## Directions
Go through the records and report each line in which the word "your" occurs.

## Data
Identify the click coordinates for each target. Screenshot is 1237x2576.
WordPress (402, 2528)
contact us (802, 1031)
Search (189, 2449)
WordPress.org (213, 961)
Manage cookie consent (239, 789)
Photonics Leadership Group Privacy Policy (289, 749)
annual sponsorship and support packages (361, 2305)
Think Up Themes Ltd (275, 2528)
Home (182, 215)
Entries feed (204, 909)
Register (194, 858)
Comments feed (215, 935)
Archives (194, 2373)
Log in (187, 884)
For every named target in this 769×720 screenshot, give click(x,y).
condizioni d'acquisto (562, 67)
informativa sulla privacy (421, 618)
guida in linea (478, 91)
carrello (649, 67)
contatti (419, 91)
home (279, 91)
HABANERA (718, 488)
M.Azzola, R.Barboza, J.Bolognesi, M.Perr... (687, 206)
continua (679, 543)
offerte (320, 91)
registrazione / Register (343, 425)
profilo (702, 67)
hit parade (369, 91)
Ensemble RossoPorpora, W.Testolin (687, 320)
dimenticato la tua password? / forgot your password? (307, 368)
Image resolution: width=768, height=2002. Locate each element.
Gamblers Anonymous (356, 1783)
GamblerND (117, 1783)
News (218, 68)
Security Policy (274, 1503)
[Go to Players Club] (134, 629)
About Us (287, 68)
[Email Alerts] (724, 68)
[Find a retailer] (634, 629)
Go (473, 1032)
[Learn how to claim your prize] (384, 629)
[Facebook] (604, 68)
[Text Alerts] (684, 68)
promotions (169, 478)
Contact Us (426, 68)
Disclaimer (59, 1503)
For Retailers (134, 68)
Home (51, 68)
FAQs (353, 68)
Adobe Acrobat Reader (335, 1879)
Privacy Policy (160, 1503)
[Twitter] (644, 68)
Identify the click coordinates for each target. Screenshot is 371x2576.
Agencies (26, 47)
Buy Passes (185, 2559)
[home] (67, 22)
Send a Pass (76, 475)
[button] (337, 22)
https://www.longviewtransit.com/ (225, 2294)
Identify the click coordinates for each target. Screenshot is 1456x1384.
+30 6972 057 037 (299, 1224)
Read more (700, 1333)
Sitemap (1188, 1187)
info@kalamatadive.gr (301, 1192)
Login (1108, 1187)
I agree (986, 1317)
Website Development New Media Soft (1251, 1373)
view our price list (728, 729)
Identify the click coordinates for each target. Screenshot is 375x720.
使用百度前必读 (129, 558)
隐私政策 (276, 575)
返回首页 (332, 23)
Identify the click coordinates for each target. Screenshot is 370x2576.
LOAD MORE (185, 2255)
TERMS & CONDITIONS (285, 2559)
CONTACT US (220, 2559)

## Response area
dimenticato la tua password? / forgot your password? (307, 368)
[Learn how to claim your prize] (384, 629)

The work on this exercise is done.